───── RECORDS FOR THE EXERCISE
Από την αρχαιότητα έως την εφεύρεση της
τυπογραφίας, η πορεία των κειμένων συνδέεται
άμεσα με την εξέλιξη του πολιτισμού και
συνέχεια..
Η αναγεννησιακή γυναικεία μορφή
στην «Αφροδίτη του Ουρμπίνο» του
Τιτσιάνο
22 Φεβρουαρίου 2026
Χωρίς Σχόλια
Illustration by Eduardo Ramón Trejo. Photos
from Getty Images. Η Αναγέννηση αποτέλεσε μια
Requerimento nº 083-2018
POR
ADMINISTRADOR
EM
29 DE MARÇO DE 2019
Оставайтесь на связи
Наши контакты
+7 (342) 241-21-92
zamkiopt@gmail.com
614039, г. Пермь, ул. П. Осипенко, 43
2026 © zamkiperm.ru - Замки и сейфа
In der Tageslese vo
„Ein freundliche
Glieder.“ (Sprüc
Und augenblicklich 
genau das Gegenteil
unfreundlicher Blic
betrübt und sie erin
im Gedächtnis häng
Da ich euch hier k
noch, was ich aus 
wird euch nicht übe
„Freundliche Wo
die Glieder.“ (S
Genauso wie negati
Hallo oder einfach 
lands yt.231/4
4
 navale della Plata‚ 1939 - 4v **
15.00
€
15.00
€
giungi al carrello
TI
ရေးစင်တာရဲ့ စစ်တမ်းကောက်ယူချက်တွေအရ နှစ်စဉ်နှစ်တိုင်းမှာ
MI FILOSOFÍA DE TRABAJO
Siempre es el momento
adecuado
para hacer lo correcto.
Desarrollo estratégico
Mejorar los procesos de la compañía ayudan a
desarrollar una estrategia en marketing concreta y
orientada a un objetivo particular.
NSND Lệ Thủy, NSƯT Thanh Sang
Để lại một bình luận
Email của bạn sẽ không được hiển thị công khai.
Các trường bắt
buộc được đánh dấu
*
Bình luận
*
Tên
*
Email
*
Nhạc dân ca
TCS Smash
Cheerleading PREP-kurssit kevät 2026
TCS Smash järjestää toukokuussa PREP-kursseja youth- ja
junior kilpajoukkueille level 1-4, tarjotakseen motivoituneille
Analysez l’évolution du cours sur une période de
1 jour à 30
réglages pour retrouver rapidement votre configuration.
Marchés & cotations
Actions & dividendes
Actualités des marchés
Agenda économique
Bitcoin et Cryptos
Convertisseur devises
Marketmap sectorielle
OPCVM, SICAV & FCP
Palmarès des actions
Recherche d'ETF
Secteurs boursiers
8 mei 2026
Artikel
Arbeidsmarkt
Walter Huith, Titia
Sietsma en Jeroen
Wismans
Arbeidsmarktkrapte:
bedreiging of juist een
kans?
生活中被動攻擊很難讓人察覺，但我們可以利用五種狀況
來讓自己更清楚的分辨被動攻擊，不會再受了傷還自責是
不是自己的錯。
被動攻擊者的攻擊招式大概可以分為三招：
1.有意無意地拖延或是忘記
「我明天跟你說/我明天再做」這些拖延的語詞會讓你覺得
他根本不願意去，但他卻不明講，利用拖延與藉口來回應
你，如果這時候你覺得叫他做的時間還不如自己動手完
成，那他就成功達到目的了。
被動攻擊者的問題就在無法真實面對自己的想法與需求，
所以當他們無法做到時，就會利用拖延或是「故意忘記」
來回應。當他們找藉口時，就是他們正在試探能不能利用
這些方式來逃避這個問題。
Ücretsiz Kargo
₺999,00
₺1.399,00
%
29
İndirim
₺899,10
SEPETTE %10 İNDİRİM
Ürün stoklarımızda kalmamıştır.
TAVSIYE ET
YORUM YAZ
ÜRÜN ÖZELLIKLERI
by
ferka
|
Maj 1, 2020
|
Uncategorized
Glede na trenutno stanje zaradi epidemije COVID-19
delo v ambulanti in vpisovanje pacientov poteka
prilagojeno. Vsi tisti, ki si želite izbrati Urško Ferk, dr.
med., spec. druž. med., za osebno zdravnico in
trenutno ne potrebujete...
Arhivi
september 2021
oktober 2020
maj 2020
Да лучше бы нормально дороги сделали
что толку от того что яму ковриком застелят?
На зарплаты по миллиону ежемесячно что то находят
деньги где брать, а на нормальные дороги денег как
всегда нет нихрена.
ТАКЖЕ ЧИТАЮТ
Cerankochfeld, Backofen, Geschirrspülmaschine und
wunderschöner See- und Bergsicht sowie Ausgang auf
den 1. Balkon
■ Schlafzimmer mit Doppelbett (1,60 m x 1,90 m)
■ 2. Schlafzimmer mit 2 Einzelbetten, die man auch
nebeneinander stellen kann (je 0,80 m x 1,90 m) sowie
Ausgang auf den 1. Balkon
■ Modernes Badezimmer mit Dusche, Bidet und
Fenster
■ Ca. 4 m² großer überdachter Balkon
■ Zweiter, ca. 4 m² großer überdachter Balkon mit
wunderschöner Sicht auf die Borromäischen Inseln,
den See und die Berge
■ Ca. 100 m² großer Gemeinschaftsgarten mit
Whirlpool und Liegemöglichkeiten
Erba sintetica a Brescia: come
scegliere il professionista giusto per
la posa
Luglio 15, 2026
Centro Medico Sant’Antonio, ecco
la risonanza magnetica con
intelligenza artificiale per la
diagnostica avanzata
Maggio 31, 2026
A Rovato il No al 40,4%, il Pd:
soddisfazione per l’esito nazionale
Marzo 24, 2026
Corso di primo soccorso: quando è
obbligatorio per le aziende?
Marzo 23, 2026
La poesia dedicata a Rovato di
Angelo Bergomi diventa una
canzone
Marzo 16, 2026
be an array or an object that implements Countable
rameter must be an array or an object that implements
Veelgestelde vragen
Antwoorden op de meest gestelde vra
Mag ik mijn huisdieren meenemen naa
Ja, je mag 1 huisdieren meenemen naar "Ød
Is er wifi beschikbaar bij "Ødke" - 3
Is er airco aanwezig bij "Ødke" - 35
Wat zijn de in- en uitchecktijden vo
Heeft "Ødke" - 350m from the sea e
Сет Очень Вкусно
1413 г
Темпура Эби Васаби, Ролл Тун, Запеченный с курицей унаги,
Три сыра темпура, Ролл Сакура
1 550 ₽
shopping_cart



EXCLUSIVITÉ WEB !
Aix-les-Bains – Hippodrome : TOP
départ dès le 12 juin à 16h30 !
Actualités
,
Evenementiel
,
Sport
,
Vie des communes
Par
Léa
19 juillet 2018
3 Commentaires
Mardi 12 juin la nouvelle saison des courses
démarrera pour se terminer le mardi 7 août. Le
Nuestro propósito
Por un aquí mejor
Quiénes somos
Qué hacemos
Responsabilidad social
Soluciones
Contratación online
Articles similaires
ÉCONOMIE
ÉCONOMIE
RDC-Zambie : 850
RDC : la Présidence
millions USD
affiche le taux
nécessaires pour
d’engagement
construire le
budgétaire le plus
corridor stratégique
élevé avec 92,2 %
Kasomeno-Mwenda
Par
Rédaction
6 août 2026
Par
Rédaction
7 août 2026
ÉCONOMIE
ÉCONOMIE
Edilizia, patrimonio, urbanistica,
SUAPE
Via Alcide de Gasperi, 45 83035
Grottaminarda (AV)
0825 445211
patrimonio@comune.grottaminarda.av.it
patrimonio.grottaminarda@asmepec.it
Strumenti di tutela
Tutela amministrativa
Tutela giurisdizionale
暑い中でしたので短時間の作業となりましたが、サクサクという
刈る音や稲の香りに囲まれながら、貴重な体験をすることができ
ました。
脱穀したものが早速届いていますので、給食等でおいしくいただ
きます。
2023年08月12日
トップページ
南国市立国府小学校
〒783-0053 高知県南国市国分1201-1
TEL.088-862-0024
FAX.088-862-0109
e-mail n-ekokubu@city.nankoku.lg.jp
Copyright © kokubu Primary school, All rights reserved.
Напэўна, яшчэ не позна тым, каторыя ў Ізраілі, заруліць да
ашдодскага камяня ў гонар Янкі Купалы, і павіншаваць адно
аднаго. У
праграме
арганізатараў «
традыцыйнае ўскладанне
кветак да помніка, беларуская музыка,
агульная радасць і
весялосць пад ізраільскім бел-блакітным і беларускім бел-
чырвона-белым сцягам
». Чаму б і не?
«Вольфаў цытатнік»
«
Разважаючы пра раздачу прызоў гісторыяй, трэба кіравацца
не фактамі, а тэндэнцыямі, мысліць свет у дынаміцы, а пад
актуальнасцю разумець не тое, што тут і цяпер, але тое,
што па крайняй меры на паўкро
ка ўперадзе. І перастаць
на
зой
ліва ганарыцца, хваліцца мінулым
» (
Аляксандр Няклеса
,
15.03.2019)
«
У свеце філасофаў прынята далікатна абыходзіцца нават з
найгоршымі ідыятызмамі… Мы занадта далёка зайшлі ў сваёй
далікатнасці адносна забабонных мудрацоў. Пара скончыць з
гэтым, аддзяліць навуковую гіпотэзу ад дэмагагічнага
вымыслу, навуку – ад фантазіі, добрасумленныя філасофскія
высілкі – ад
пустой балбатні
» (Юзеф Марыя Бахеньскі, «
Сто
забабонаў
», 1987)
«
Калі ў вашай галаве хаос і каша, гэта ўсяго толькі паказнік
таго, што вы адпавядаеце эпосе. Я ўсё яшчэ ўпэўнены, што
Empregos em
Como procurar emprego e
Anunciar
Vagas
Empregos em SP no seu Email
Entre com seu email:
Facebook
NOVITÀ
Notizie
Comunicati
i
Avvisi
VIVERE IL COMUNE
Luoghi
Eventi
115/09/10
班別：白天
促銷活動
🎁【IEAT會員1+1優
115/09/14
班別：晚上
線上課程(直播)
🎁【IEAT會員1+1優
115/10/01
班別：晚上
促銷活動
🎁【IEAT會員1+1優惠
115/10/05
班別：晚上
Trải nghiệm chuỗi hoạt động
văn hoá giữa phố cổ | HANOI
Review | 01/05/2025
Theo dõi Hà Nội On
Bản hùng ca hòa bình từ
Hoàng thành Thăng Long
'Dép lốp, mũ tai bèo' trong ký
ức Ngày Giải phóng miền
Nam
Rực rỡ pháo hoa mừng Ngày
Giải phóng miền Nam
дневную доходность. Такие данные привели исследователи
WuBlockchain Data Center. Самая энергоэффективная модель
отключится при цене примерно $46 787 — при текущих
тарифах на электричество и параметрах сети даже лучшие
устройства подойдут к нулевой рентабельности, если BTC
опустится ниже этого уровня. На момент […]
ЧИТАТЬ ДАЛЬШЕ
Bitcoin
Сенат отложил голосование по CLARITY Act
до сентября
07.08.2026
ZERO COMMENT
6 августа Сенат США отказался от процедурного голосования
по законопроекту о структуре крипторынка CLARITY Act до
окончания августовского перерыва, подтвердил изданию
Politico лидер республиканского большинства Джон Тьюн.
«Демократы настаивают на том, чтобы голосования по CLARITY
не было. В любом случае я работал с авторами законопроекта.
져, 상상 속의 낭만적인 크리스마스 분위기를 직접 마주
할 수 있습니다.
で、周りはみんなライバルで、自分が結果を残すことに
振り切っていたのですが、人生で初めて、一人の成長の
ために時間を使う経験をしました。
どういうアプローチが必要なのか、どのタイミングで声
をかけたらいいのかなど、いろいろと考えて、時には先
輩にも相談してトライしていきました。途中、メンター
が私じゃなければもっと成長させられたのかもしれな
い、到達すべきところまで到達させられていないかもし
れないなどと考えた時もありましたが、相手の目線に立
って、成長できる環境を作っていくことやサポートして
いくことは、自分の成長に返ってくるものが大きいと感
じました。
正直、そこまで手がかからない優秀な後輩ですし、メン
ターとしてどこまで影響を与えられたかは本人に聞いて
──────────
Lines from the one containing "Politico лидер республиканского" to the last line above, both included: copy these exactly and write nothing else.

Politico лидер республиканского большинства Джон Тьюн.
«Демократы настаивают на том, чтобы голосования по CLARITY
не было. В любом случае я работал с авторами законопроекта.
져, 상상 속의 낭만적인 크리스마스 분위기를 직접 마주
할 수 있습니다.
で、周りはみんなライバルで、自分が結果を残すことに
振り切っていたのですが、人生で初めて、一人の成長の
ために時間を使う経験をしました。
どういうアプローチが必要なのか、どのタイミングで声
をかけたらいいのかなど、いろいろと考えて、時には先
輩にも相談してトライしていきました。途中、メンター
が私じゃなければもっと成長させられたのかもしれな
い、到達すべきところまで到達させられていないかもし
れないなどと考えた時もありましたが、相手の目線に立
って、成長できる環境を作っていくことやサポートして
いくことは、自分の成長に返ってくるものが大きいと感
じました。
正直、そこまで手がかからない優秀な後輩ですし、メン
ターとしてどこまで影響を与えられたかは本人に聞いて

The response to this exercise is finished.